### Exercise goal
Copy out exactly the lines below that run from the one holding "Aishah Guni" to the one holding "TOVÁBBI TERMÉKEK EBBŐL A KATEGÓRIÁBÓL", keeping both of those lines and no others.
Extracted material below:
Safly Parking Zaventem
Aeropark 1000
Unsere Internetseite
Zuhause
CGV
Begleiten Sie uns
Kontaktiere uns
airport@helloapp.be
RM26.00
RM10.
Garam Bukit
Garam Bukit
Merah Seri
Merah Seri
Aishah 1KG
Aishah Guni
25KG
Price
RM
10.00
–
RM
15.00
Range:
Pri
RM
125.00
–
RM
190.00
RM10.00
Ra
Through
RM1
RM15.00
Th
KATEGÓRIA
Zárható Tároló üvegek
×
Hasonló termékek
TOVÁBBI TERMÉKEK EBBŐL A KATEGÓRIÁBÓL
End of Extracted material.
Extracted material below:
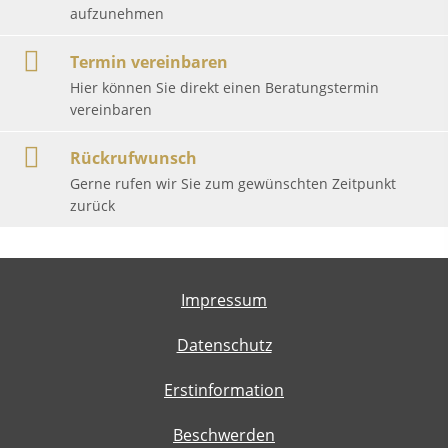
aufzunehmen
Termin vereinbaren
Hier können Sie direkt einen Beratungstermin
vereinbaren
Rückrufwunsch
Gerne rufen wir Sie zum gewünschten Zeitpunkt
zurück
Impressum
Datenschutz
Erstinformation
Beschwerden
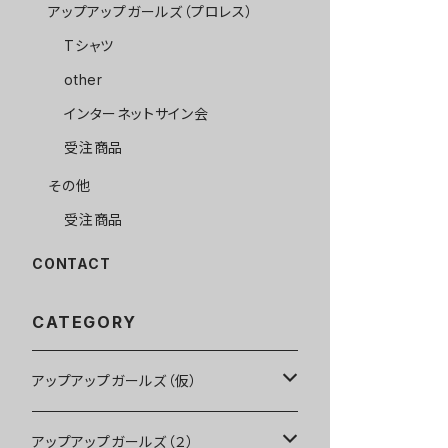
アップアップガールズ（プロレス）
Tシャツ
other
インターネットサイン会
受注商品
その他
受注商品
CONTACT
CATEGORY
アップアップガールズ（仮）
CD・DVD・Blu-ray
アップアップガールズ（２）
End of Extracted material.
Extracted material below:
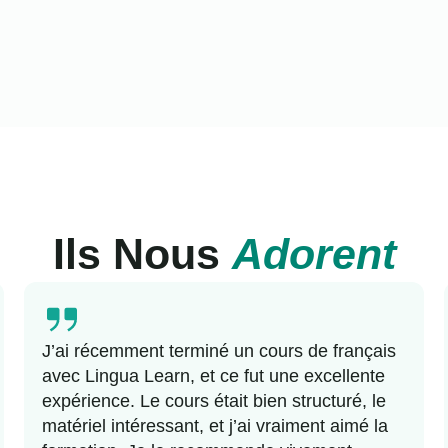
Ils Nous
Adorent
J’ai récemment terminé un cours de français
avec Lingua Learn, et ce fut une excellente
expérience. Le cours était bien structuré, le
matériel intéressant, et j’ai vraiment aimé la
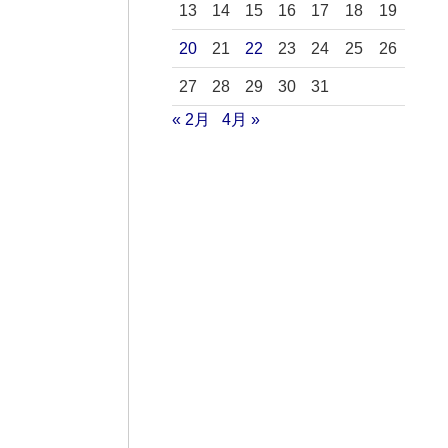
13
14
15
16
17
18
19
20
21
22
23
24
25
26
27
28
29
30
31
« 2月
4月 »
End of Extracted material.
### Result below
Aishah Guni
25KG
Price
RM
10.00
–
RM
15.00
Range:
Pri
RM
125.00
–
RM
190.00
RM10.00
Ra
Through
RM1
RM15.00
Th
KATEGÓRIA
Zárható Tároló üvegek
×
Hasonló termékek
TOVÁBBI TERMÉKEK EBBŐL A KATEGÓRIÁBÓL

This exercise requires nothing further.